Please copy the last part of the entries exactly: the line that has "Tuotenäytteistä ja olutblogauksesta, Valvira" and every line up to and including the end, nothing more.
=== Dataset excerpts ===
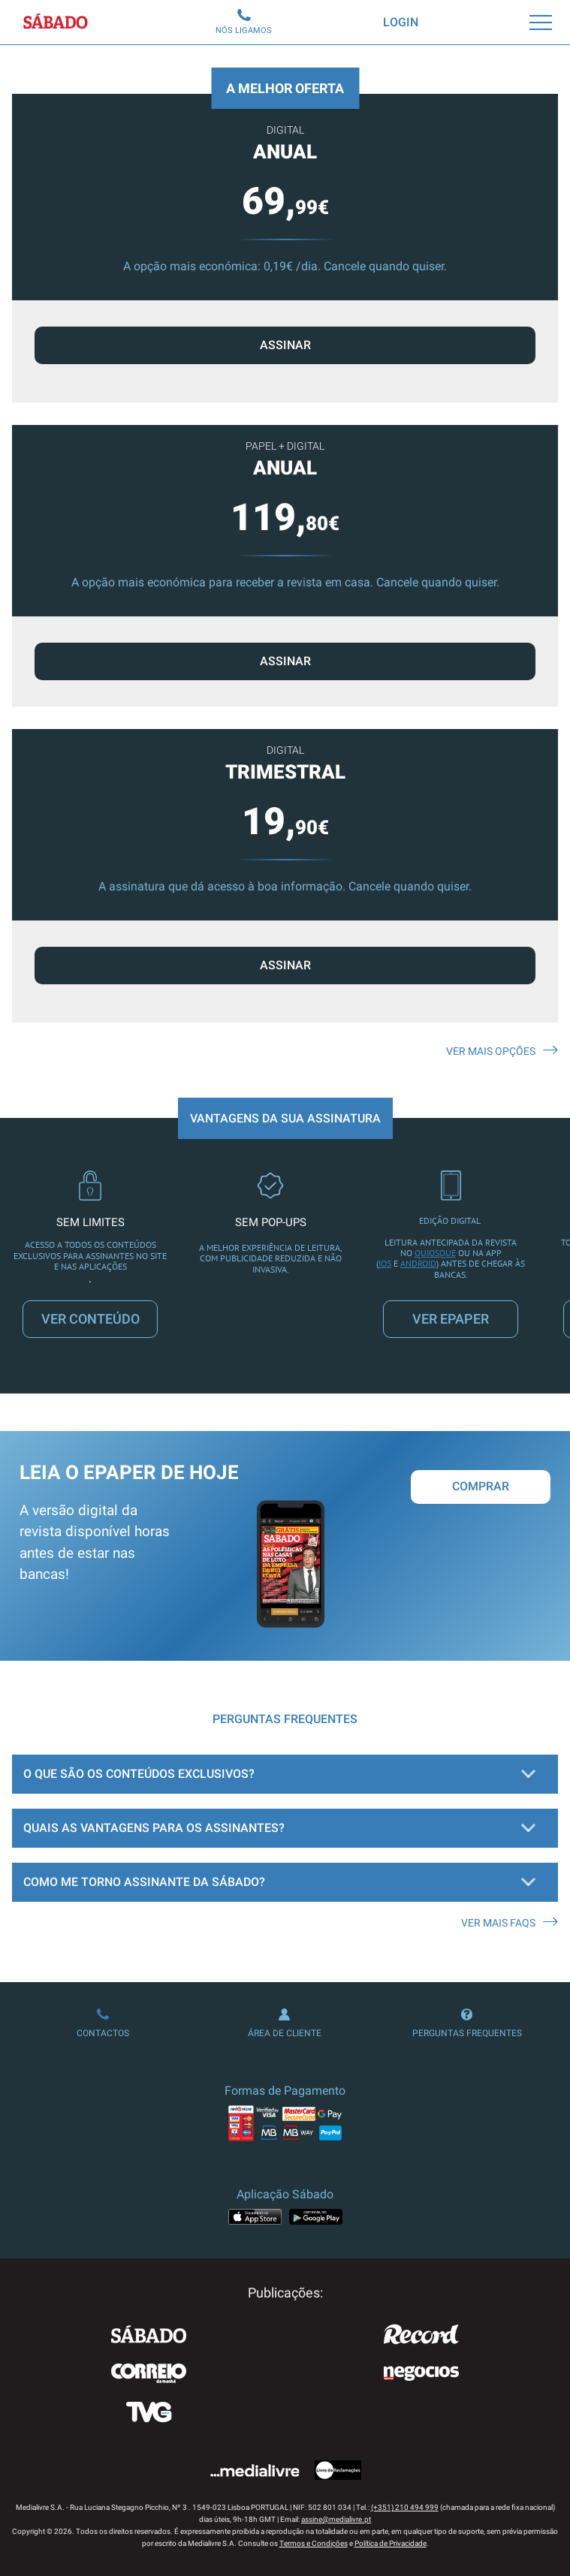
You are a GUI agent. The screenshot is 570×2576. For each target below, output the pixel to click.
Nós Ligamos (244, 22)
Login (400, 22)
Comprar (480, 1486)
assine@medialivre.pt (336, 2519)
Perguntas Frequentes (467, 2023)
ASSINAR (285, 661)
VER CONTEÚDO (90, 1319)
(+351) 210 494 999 (405, 2507)
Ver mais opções (502, 1051)
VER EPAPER (450, 1319)
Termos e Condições (313, 2543)
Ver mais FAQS (509, 1923)
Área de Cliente (284, 2023)
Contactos (103, 2023)
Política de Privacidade (390, 2543)
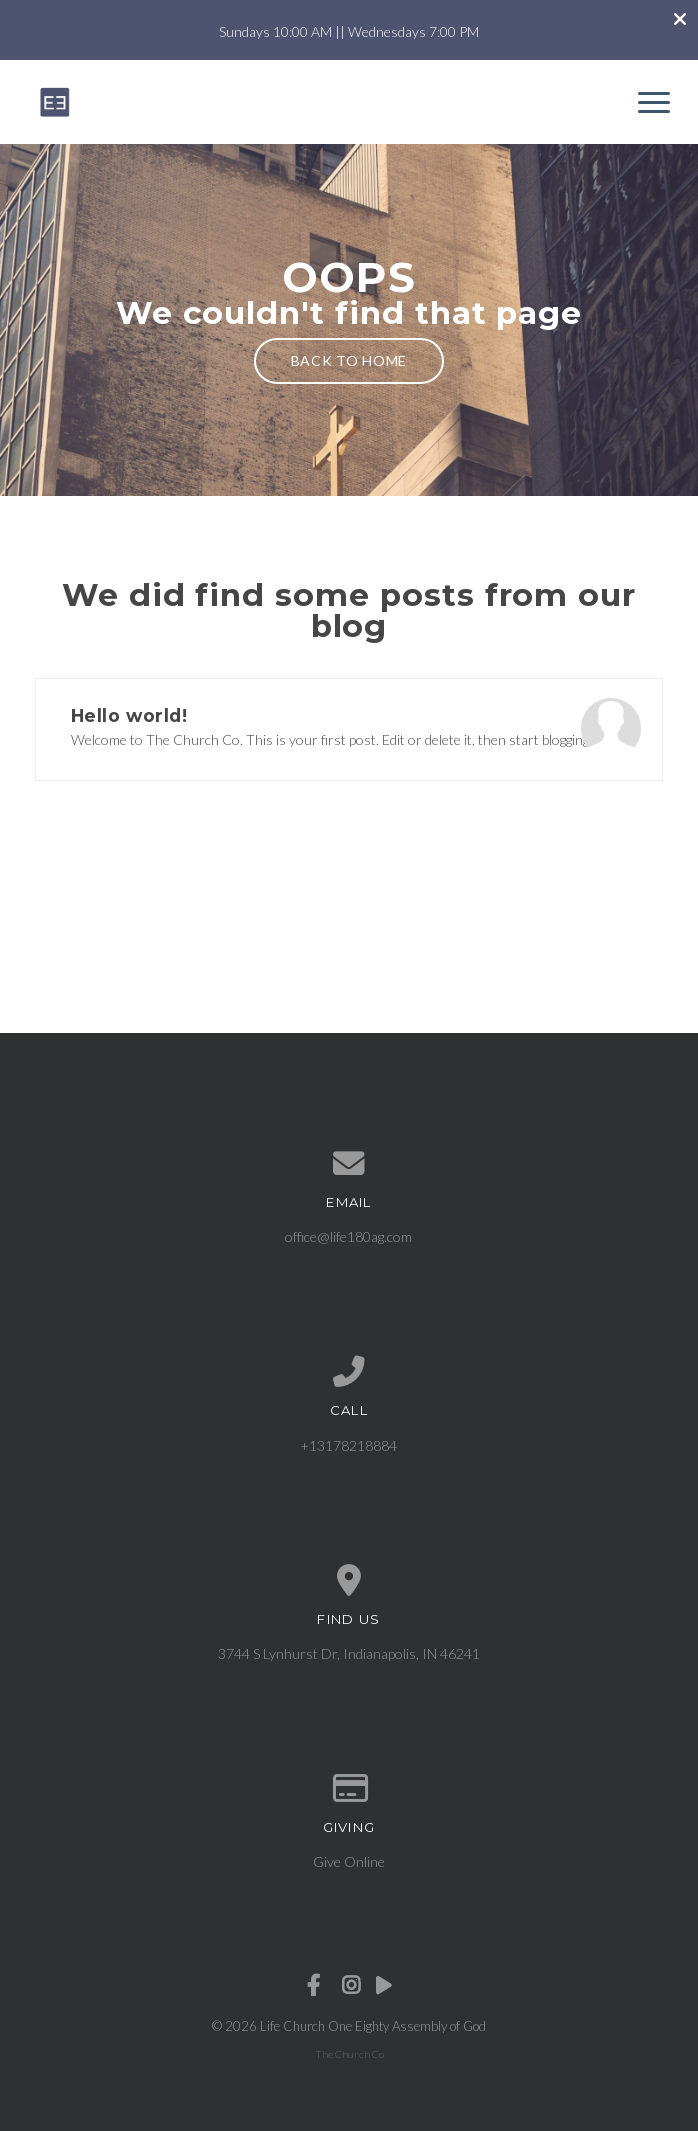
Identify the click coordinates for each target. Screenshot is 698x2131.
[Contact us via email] (349, 1164)
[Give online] (349, 1789)
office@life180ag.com (348, 1236)
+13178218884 (348, 1445)
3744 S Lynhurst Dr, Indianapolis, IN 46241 (349, 1653)
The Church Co (349, 2054)
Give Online (349, 1861)
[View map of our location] (349, 1581)
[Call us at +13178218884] (349, 1372)
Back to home (349, 360)
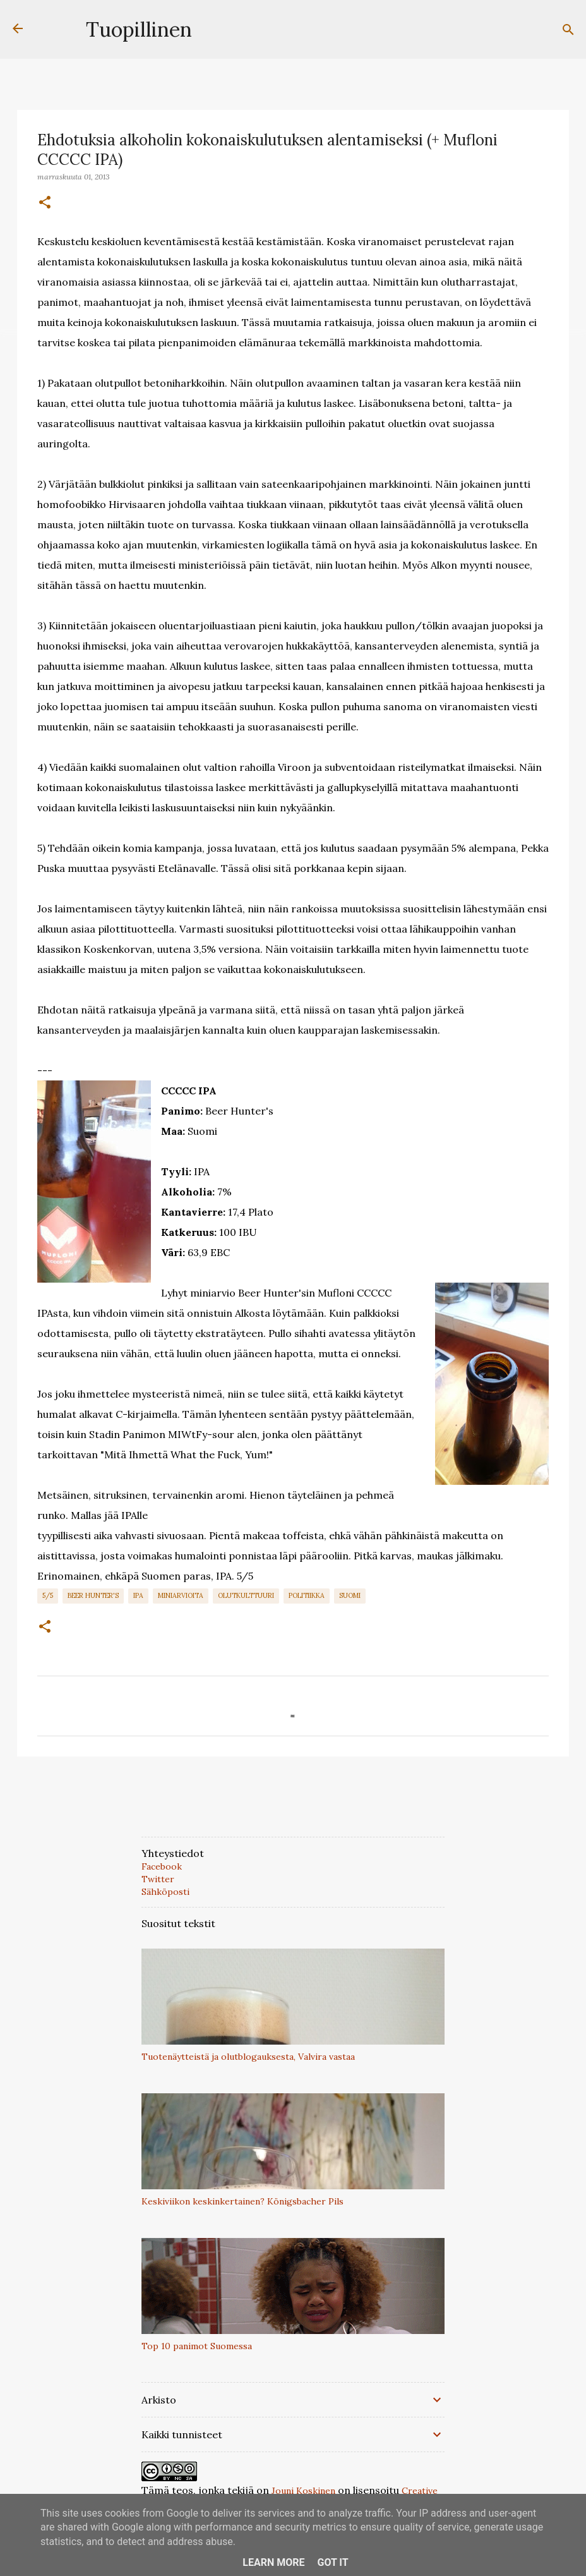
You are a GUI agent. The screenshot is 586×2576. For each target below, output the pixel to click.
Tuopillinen (139, 29)
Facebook (161, 1866)
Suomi (350, 1595)
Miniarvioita (180, 1595)
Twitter (157, 1879)
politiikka (307, 1595)
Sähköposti (165, 1891)
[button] (44, 203)
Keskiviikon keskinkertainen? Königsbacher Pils (242, 2201)
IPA (138, 1595)
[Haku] (568, 30)
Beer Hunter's (93, 1595)
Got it (332, 2562)
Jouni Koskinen (303, 2490)
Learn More (273, 2562)
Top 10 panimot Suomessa (196, 2346)
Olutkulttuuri (246, 1595)
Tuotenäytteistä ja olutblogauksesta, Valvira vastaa (248, 2056)
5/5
===
Result of this task:
Tuotenäytteistä ja olutblogauksesta, Valvira vastaa (248, 2056)
5/5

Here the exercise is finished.